WHAT YOU ARE ASKED TO DO:
Would you write out the lines from the one containing "0211 762738" to the end of the records below, exactly and in full, please?

SUPPLIED RECORDS below:

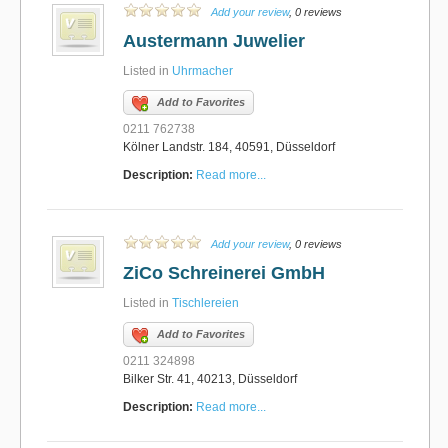
Add your review
, 0 reviews
Austermann Juwelier
Listed in
Uhrmacher
Add to Favorites
0211 762738
Kölner Landstr. 184, 40591, Düsseldorf
Description:
Read more...
Add your review
, 0 reviews
ZiCo Schreinerei GmbH
Listed in
Tischlereien
Add to Favorites
0211 324898
Bilker Str. 41, 40213, Düsseldorf
Description:
Read more...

End of SUPPLIED RECORDS.

RESULT FOR THIS TASK:
0211 762738
Kölner Landstr. 184, 40591, Düsseldorf
Description:
Read more...
Add your review
, 0 reviews
ZiCo Schreinerei GmbH
Listed in
Tischlereien
Add to Favorites
0211 324898
Bilker Str. 41, 40213, Düsseldorf
Description:
Read more...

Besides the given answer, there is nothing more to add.